Sanctions are a complex technology with correspondingly complex macro- and microeconomic as well as political effects. Iran is currently facing quite draconian oil-related sanctions, most notably the EU decision in January 2012, to wind down purchases of Iranian crude oil by July 1, 2012. But the country has also been hit by a wave of complex financial sanctions that may be of interest to North Korean watchers; we focus on those here although their effects will be compounded by the squeeze on oil.
Some background. UNSCR 1929 of June 2010 includes targeted asset freezes but also calls upon all states to prevent the provision of financial services to Iran if they “could” contribute to Iran’s nuclear aspirations. The resolution specifically mentions the need for “vigilance” with respect to the banking system and possible connections between the energy industry and the funding of the nuclear program.
As with the North Korea sanctions resolutions, these measures are designed to coordinate a floor around what countries are obligated to do, not a ceiling. The European Union, Canada, Japan, South Korea, and Australia as well as the US have subsequently promulgated rules significantly limiting Iran’s access to their financial systems.
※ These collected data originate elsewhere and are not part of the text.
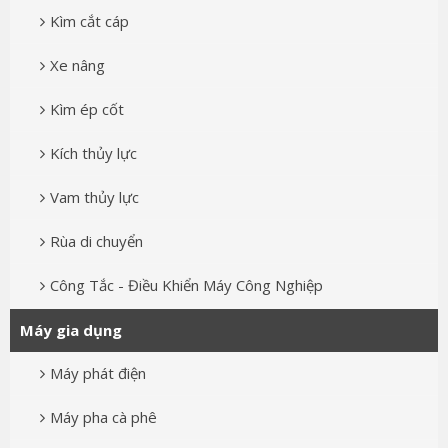
Kìm cắt cáp
Xe nâng
Kìm ép cốt
Kích thủy lực
Vam thủy lực
Rùa di chuyển
Công Tắc - Điều Khiển Máy Công Nghiệp
Máy gia dụng
Máy phát điện
Máy pha cà phê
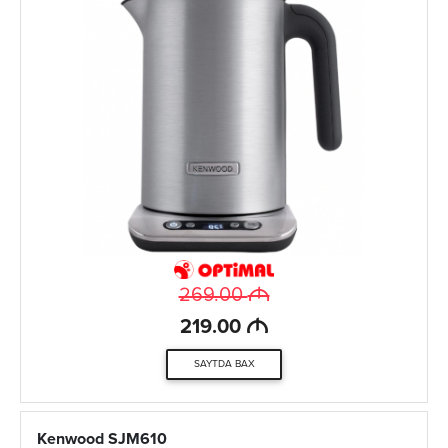
M
269.00
M
219.00
SAYTDA BAX
Kenwood SJM610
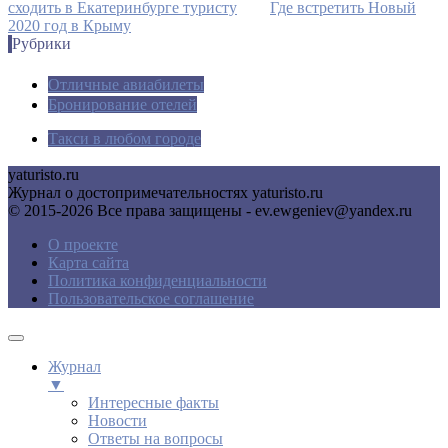
сходить в Екатеринбурге туристу
Где встретить Новый
2020 год в Крыму
Рубрики
Отличные авиабилеты
Бронирование отелей
Такси в любом городе
yaturisto.ru
Журнал о достопримечательностях yaturisto.ru
© 2015-2026 Все права защищены - ev.ewgeniev@yandex.ru
О проекте
Карта сайта
Политика конфиденциальности
Пользовательское соглашение
Журнал
▼
Интересные факты
Новости
Ответы на вопросы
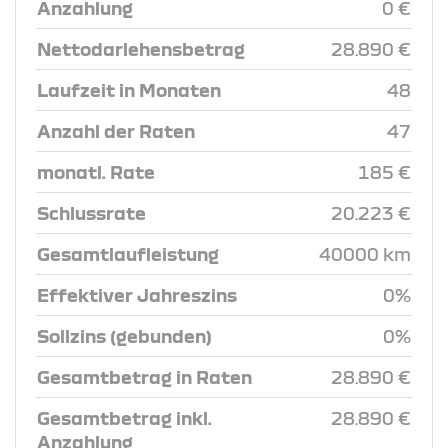
Anzahlung
0 €
Nettodarlehensbetrag
28.890 €
Laufzeit in Monaten
48
Anzahl der Raten
47
monatl. Rate
185 €
Schlussrate
20.223 €
Gesamtlaufleistung
40000 km
Effektiver Jahreszins
0%
Sollzins (gebunden)
0%
Gesamtbetrag in Raten
28.890 €
Gesamtbetrag inkl.
28.890 €
Anzahlung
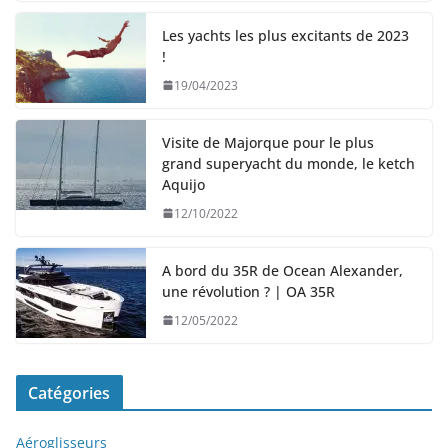
Les yachts les plus excitants de 2023
!
19/04/2023
Visite de Majorque pour le plus
grand superyacht du monde, le ketch
Aquijo
12/10/2022
A bord du 35R de Ocean Alexander,
une révolution ? | OA 35R
12/05/2022
Catégories
Aéroglisseurs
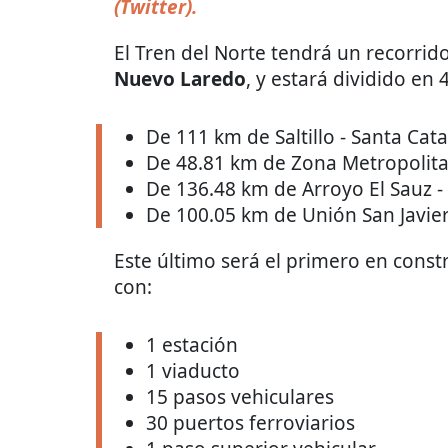
(Twitter).
El Tren del Norte tendrá un recorrid
Nuevo Laredo
, y estará dividido en
De 111 km de Saltillo - Santa Cat
De 48.81 km de Zona Metropolit
De 136.48 km de Arroyo El Sauz 
De 100.05 km de Unión San Javier
Este último será el primero en constr
con:
1 estación
1 viaducto
15 pasos vehiculares
30 puertos ferroviarios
President Obama signed the Comprehensive Iran Sanctions, Accountability, and Divestment Act (CISADA) in July 2010, which was followed by the issuance of a detailed set of guidelines by Treasury in August 2010 (the Iranian Financial Sanctions Regulations [IFSR]; the Treasury sanctions page can be found here.). The IFSR prohibits entities owned or controlled by U.S. financial institutions from benefiting Iran’s Islamic Revolutionary Guard Corps.
But like the Iran and Libya Sanctions Act of 1996—which sanctioned foreign companies investing in the Iranian oil sector–the new sanctions also have a crucial extra-territorial component. Foreign financial institutions that engage in proscribed transactions also risk having correspondent banking relations in the US curtailed; given the continuing centrality of the US to world financial markets, this is a risk that most multinational banks are unlikely to take. In the wake of the November 2011 IAEA report– on which we commented in detail–the Administration issued an Executive Order under the International Emergency Economic Powers Act (IEEPA) which further expanded secondary or extra-territorial sanctions on firms providing goods and services to the oil, gas and petrochemical sector. Again, for any major suppliers of relevant technologies the threat of such secondary sanctions poses a substantial risk.
Then on February 5 of this year came Executive Order 13599 “Blocking Property of the Government of Iran and Iranian Financial Institutions”; it is worth reading. Iranian banks—including the Iranian Central Bank—naturally tried to circumvent all of the sanctions outlined above by hiding proscribed transactions. The new executive order not only blocks transactions but actually freezes the assets of these institutions in the US.
But perhaps the body blow to the Iranian financial system is coming from the Europeans. Following an EU Council decision, it was clarified that the EU sanctions extend to the operations of the Society for Worldwide Interbank Financial Telecommunication or SWIFT because it is incorporated in Belgium; SWIFT posted a short, almost stunned, announcement on its website in mid-March. This member-owned entity provides the technical platform for the exchange of financial information among over 10,000 banks and thus provides a crucial complement to the international clearing system. In effect, as of March 17, 30 major Iranian banks now face substantial—even debilitating—hurdles in conducting everyday business with their foreign counterparts.
The New York Times’ Rick Gladstone wrote an intelligent piece capturing some of the effects these sanctions are having; we extend the list here.
- As in Venezuela, North Korea and other closed economies, Iran maintains an official exchange rate (12,260 rials to the dollar); access to foreign exchange at this rate is obviously rationed. The black market rate has been pushed to about 19,000 rials to the dollar. Similar dynamics are visible in North Korea.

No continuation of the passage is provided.